Il est difficile de connaître la part du budget de " lutte contre l'exclusion " qui bénéficiera aux plus pauvres. Huit milliards (toujours sur trois ans) sont destinés à " l'action sociale et la revalorisation des minima sociaux ". Cela peut faire riche, mais le minimum vieillesse, par exemple, est passé de 3 540 francs à 3 575 francs par mois en janvier dernier : les déclarations de victoire d'Aubry sont ainsi ramenées à de plus justes proportions.

La mise en place de la CMU (couverture maladie universelle), constitue certes un progrès... pour ceux qui en bénéficient. Selon Martine Aubry, " le nombre de personnes couvertes par la CMU complémentaire, 4,5 millions à la rentrée 2000, est déjà supérieur de 1,8 million à celui des bénéficiaires de l'ancienne aide médicale ". Aubry oublie simplement de rappeler que les personnes qui touchent le minimum vieillesse ou l'allocation d'adulte handicapé ne peuvent pas bénéficier du remboursement à 100 %, car elles sont considérées comme pas assez pauvres ! Le gouvernement a en effet institué un plafond de 3 500 francs par mois, juste en dessous du montant de ces allocations, pourtant bien insuffisantes pour vivre.

Un tel couperet continue d'être critiqué par des associations d'aide à la population en difficulté, avec lesquelles le gouvernement prétend mener la concertation.
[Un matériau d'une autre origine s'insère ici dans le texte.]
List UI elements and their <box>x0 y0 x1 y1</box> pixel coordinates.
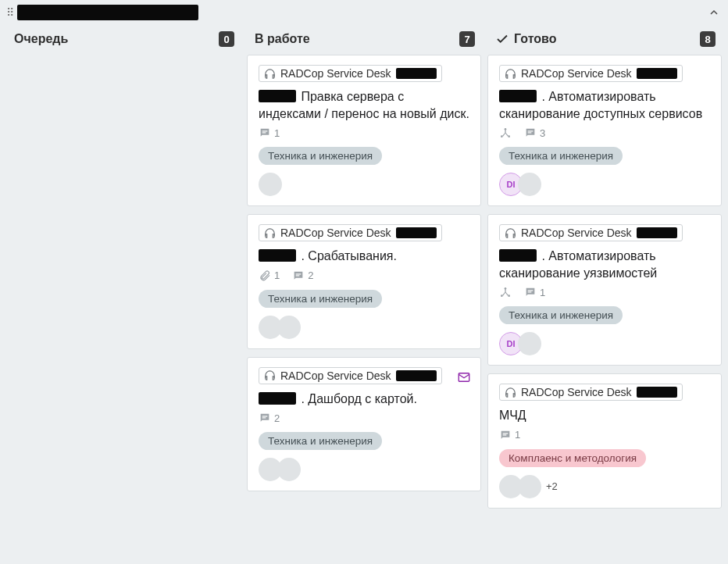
avatar[interactable] <box>277 316 301 339</box>
project-key <box>396 370 437 381</box>
meta-row: 12 <box>259 270 469 282</box>
mail-icon <box>457 370 471 384</box>
drag-grip-icon[interactable]: ⠿ <box>6 6 12 19</box>
column-queue: Очередь0 <box>6 25 241 558</box>
project-key <box>396 68 437 79</box>
project-name: RADCop Service Desk <box>280 369 391 382</box>
board-header: ⠿ <box>0 0 728 25</box>
svg-rect-3 <box>296 275 300 276</box>
headphones-icon <box>264 68 276 80</box>
project-chip[interactable]: RADCop Service Desk <box>259 65 442 82</box>
tag[interactable]: Техника и инженерия <box>259 432 382 450</box>
issue-title: Правка сервера с индексами / перенос на … <box>259 88 469 122</box>
comment-count: 2 <box>292 270 313 282</box>
tag-row: Техника и инженерия <box>259 147 469 165</box>
avatar[interactable] <box>277 458 301 481</box>
project-name: RADCop Service Desk <box>280 227 391 239</box>
avatar[interactable] <box>518 173 541 196</box>
column-count: 7 <box>459 31 475 47</box>
project-key <box>637 387 677 398</box>
issue-card[interactable]: RADCop Service Desk . Автоматизировать с… <box>487 55 722 206</box>
svg-rect-5 <box>262 416 268 417</box>
issue-card[interactable]: RADCop Service Desk . Дашборд с картой.2… <box>247 357 481 492</box>
headphones-icon <box>505 68 516 80</box>
svg-rect-18 <box>503 434 507 435</box>
issue-card[interactable]: RADCop Service DeskМЧД1Комплаенс и метод… <box>487 373 722 509</box>
issue-key <box>499 90 537 102</box>
meta-row: 2 <box>259 412 469 424</box>
column-header[interactable]: Готово8 <box>487 25 722 55</box>
svg-rect-2 <box>296 273 302 274</box>
collapse-chevron-icon[interactable] <box>708 6 720 19</box>
svg-rect-16 <box>528 292 532 293</box>
meta-row: 1 <box>499 286 710 298</box>
project-chip[interactable]: RADCop Service Desk <box>259 224 442 241</box>
tag[interactable]: Техника и инженерия <box>259 147 382 165</box>
issue-title: . Автоматизировать сканирование доступны… <box>499 88 710 122</box>
svg-rect-15 <box>528 291 534 291</box>
project-row: RADCop Service Desk <box>259 65 469 82</box>
column-progress: В работе7RADCop Service Desk Правка серв… <box>247 25 481 558</box>
tag[interactable]: Техника и инженерия <box>259 290 382 308</box>
project-chip[interactable]: RADCop Service Desk <box>499 384 683 401</box>
tag-row: Техника и инженерия <box>259 432 469 450</box>
project-name: RADCop Service Desk <box>521 67 632 80</box>
tag[interactable]: Техника и инженерия <box>499 147 623 165</box>
project-row: RADCop Service Desk <box>259 224 469 241</box>
project-chip[interactable]: RADCop Service Desk <box>259 367 442 384</box>
avatar[interactable] <box>518 475 541 498</box>
tag-row: Техника и инженерия <box>259 290 469 308</box>
comment-count: 2 <box>259 412 280 424</box>
column-title: Очередь <box>14 32 68 46</box>
comment-count: 1 <box>259 127 280 139</box>
column-title: Готово <box>514 32 556 46</box>
avatars-row <box>259 173 469 196</box>
project-key <box>637 68 677 79</box>
avatars-row: DI <box>499 332 710 355</box>
issue-title: МЧД <box>499 407 710 424</box>
column-title: В работе <box>255 32 310 46</box>
column-count: 8 <box>700 31 716 47</box>
tag-row: Техника и инженерия <box>499 306 710 324</box>
avatars-row <box>259 316 469 339</box>
comment-count: 3 <box>524 127 545 139</box>
headphones-icon <box>505 227 516 239</box>
avatars-row <box>259 458 469 481</box>
avatar-more-count[interactable]: +2 <box>546 480 558 492</box>
tag[interactable]: Комплаенс и методология <box>499 449 646 467</box>
avatars-row: +2 <box>499 475 710 498</box>
columns-container: Очередь0В работе7RADCop Service Desk Пра… <box>0 25 728 564</box>
svg-rect-6 <box>262 418 266 419</box>
issue-card[interactable]: RADCop Service Desk Правка сервера с инд… <box>247 55 481 206</box>
project-row: RADCop Service Desk <box>499 224 710 241</box>
project-name: RADCop Service Desk <box>521 227 632 239</box>
subtask-icon <box>499 127 512 139</box>
project-row: RADCop Service Desk <box>499 384 710 401</box>
meta-row: 3 <box>499 127 710 139</box>
column-header[interactable]: В работе7 <box>247 25 481 55</box>
headphones-icon <box>505 387 516 398</box>
tag[interactable]: Техника и инженерия <box>499 306 623 324</box>
column-header[interactable]: Очередь0 <box>6 25 241 55</box>
subtask-icon <box>499 286 512 298</box>
issue-title: . Дашборд с картой. <box>259 391 469 408</box>
comment-count: 1 <box>499 429 520 441</box>
tag-row: Техника и инженерия <box>499 147 710 165</box>
avatar[interactable] <box>259 173 282 196</box>
avatar[interactable] <box>518 332 541 355</box>
issue-title: . Автоматизировать сканирование уязвимос… <box>499 248 710 281</box>
svg-rect-10 <box>528 131 534 132</box>
issue-card[interactable]: RADCop Service Desk . Автоматизировать с… <box>487 214 722 366</box>
meta-row: 1 <box>259 127 469 139</box>
svg-rect-11 <box>528 133 532 134</box>
cards-list: RADCop Service Desk . Автоматизировать с… <box>487 55 722 509</box>
project-chip[interactable]: RADCop Service Desk <box>499 65 683 82</box>
issue-key <box>259 392 296 405</box>
project-name: RADCop Service Desk <box>521 386 632 398</box>
project-chip[interactable]: RADCop Service Desk <box>499 224 683 241</box>
board-title <box>17 5 198 20</box>
cards-list: RADCop Service Desk Правка сервера с инд… <box>247 55 481 491</box>
project-key <box>396 227 437 238</box>
svg-rect-0 <box>262 131 268 132</box>
issue-card[interactable]: RADCop Service Desk . Срабатывания.12Тех… <box>247 214 481 349</box>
Selon " Médecins du monde ", si le seuil de pauvreté était relevé à 3 800 francs, deux millions de personnes supplémentaires bénéficieraient d'une prise en charge complète.

En fait il faudrait bien autre chose qu'un saupoudrage des aides parcimonieuses de l'Etat pour en finir avec la misère et l'exclusion qui se sont étendues à des millions de personnes. Il faudrait prendre sur les profits pour éradiquer le chômage, augmenter substantiellement les salaires et, bien sûr, les minima sociaux, embaucher dans les hôpitaux, les écoles, pour des services publics réellement capables de faire face aux besoins, embaucher massivement pour construire les logements nécessaires, etc. Ce ne sont ni les capitaux ni les bras qui manquent. Il faudrait seulement empêcher une minorité de profiteurs qui accaparent l'essentiel des richesses produites de continuer à nuire à toute la société.

Mais ce n'est pas le gouvernement Jospin qui s'attaquera à cette tâche.